(Stored items from a collection)
┌──
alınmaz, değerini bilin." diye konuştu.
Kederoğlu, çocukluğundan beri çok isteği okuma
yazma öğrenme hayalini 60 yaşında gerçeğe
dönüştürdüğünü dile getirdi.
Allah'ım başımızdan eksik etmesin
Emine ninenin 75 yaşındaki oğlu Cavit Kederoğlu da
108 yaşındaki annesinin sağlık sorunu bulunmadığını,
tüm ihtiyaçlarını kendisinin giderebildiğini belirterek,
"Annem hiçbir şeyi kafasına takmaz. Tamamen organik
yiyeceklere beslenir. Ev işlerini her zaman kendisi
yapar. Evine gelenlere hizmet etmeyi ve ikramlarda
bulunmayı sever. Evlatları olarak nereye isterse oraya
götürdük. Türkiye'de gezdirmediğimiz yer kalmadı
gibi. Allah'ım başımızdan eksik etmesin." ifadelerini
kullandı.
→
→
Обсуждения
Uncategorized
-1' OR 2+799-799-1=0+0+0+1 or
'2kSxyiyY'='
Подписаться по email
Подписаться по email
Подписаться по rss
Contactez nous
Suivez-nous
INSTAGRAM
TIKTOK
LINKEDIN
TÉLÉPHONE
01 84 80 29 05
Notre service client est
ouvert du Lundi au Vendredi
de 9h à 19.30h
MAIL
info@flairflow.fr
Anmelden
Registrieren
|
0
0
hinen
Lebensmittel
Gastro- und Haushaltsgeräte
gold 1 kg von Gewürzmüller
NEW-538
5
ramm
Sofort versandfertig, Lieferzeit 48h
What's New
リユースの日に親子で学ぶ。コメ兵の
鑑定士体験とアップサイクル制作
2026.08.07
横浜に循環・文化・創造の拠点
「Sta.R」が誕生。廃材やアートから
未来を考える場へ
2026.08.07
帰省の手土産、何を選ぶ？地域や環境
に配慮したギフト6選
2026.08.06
└──
┌──
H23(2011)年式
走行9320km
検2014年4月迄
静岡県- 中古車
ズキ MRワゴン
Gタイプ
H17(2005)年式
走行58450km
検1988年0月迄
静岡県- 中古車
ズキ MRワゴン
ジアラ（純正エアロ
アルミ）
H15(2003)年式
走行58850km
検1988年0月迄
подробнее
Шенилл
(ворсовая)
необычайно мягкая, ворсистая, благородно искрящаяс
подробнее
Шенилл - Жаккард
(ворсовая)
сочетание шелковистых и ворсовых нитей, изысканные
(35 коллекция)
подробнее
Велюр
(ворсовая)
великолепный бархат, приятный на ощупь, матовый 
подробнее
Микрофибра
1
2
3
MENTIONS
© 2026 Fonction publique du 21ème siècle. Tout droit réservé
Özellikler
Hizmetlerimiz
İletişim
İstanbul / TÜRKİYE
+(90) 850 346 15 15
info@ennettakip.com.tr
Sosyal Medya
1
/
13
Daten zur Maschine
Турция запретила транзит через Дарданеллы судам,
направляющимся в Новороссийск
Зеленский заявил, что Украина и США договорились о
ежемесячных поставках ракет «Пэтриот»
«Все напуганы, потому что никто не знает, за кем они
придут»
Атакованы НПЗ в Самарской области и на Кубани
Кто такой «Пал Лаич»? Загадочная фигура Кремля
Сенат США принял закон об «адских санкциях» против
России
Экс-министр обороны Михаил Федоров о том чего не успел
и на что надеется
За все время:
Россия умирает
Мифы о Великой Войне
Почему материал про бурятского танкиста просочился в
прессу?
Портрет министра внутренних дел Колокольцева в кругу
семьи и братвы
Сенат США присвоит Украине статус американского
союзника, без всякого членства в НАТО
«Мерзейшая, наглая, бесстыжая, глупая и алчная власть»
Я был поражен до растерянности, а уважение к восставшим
└──
┌──
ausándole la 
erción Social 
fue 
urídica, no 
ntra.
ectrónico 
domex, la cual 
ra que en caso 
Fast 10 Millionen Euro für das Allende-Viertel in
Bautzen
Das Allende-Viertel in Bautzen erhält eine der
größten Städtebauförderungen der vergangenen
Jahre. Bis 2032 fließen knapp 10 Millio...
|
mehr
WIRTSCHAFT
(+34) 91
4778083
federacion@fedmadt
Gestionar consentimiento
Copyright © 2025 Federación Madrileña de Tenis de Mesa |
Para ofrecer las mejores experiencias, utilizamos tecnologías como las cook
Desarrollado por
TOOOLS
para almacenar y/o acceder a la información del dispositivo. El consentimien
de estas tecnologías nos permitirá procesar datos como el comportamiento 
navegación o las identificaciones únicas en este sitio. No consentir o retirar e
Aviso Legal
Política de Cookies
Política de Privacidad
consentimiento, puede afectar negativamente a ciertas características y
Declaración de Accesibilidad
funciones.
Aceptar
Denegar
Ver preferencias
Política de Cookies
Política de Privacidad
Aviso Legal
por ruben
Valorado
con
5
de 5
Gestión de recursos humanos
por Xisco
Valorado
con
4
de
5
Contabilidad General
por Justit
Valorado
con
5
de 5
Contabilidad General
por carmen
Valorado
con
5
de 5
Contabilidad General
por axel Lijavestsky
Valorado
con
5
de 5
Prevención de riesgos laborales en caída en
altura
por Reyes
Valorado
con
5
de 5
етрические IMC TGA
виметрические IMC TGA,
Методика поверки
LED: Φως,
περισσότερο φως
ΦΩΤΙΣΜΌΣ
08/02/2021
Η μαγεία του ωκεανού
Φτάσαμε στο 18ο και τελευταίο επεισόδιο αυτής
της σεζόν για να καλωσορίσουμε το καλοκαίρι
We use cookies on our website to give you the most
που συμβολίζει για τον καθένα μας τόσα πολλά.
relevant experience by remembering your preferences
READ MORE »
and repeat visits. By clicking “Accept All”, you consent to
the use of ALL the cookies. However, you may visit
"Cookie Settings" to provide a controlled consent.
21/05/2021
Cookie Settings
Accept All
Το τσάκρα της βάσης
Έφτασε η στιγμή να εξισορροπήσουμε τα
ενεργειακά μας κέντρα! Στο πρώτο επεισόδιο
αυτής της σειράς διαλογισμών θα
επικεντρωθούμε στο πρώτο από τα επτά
└──
• PROBLEM
Would you copy out every line in the records that includes the string "etmesin"?

• EXERCISE ANSWER
Allah'ım başımızdan eksik etmesin
gibi. Allah'ım başımızdan eksik etmesin." ifadelerini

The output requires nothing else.